King of Awadh from 1842 to 1847

Amjad Ali Shah (Note: Persian: امجد علی شاه; Urdu: امجد علی شاہ) (c. 1800 – 13 February 1847) was the tenth nawab of Awadh in northern India from 1842 to 1847, and the fourth ruler to hold the title of King of Oudh. He was known for prioritising religious piety over managing the affairs of state. A devout follower of the Shia ulama, he gave the clergy control over the judicial system. He was succeeded by Wajid Ali Shah, the elder of his two sons with chief consort Malika Kishwar. Today he is credited with having started the Hazratganj quarter of Lucknow.

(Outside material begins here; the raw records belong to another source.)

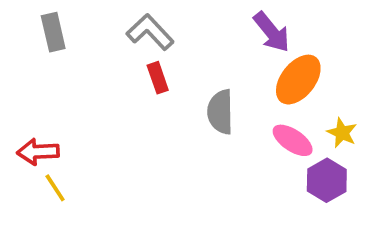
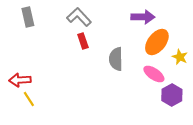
purple arrow: (272, 32) -> (143, 17), turned -50
yellow star: (342, 133) -> (180, 57), moved

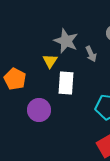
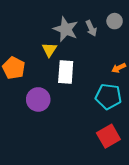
gray arrow: (91, 54) -> (91, 28), moved

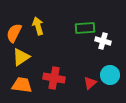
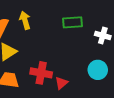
white cross: (103, 41) -> (103, 35), moved
red triangle: (90, 83) -> (61, 83), moved

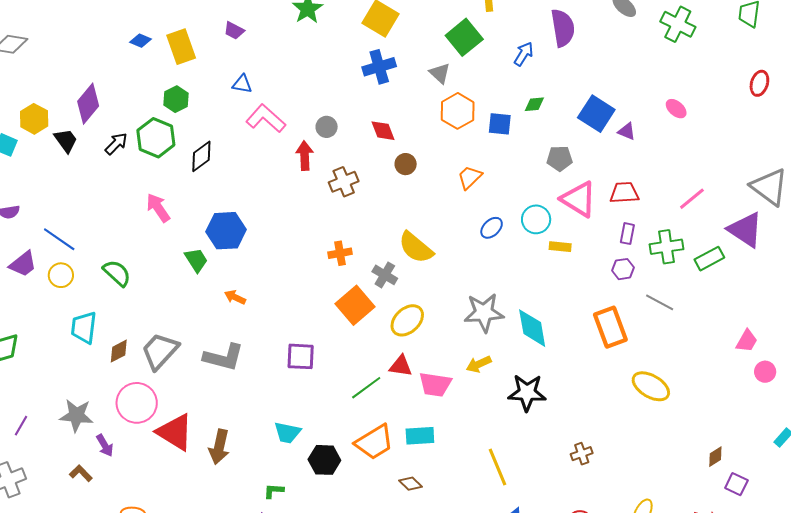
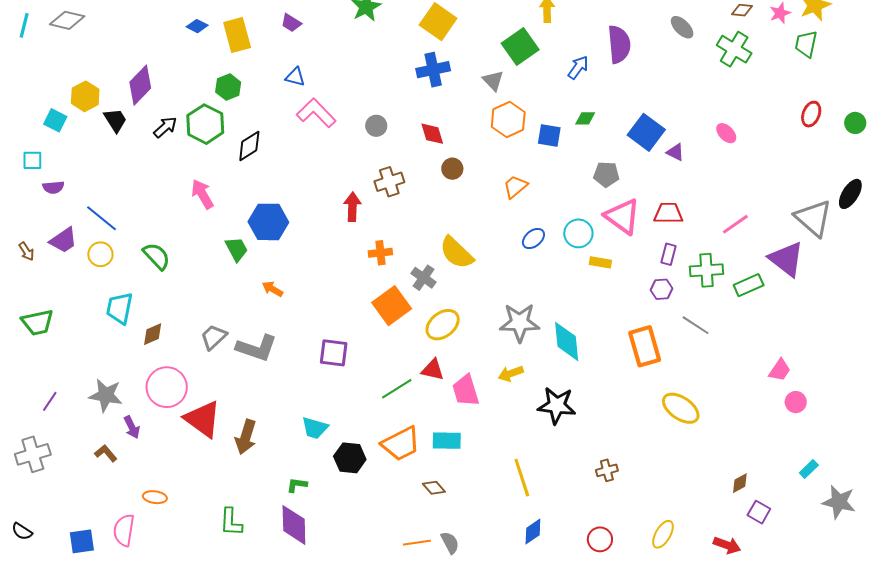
red arrow: (305, 156) -> (352, 207), moved
gray trapezoid: (160, 351) -> (214, 337), moved, size x0.7
pink trapezoid: (435, 384) -> (466, 391), turned 60

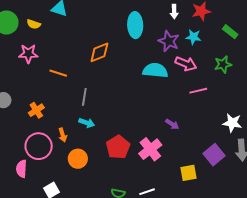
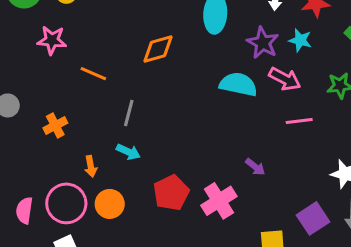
pink circle: (39, 146) -> (66, 203), moved

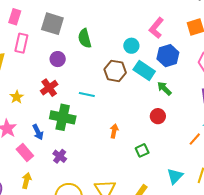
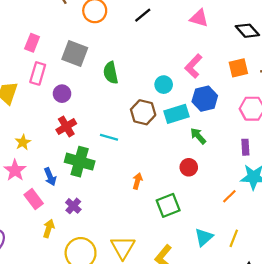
purple circle: (58, 59) -> (62, 94), moved
cyan rectangle: (144, 70) -> (176, 114), turned -55
yellow star: (17, 97) -> (23, 142), moved
green square: (142, 150) -> (168, 205), size x1.5
yellow arrow: (26, 181) -> (49, 229), moved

== Early life and family ==
He was the son of Muhammad Ali Shah and Malika Afaq. Because his father was the third son of nawab Saadat Ali Khan, in his youth his own accession had seemed unlikely. His tutors included Imdad Hussain Khan, who later became his minister, and various religious scholars. His upbringing was said to have been cultured, disciplined, and restrained.

His father became king when Amjad Ali Shah was around the age of 37. As his father's second wife Malika Jahan was childless, his claim as the rightful heir was uncontested.

His chief consort was Malika Kishwar. She was a descendant of Mughal court poet and minister Abdul Rahim Khan-i-Khanan of Delhi, and herself a granddaughter of Saadat Ali Khan. When Amjad Ali Shah became King of Oudh in May 1842, their son Wajid Ali Shah was formally named the heir apparent. His eldest son Mustafa Ali Khan, whose mother was one of his concubines, was ruled out as a possible successor. Although he had multiple wives and spent a great deal of time in his harem, he largely managed to avoid the scandals of his predecessors and successor.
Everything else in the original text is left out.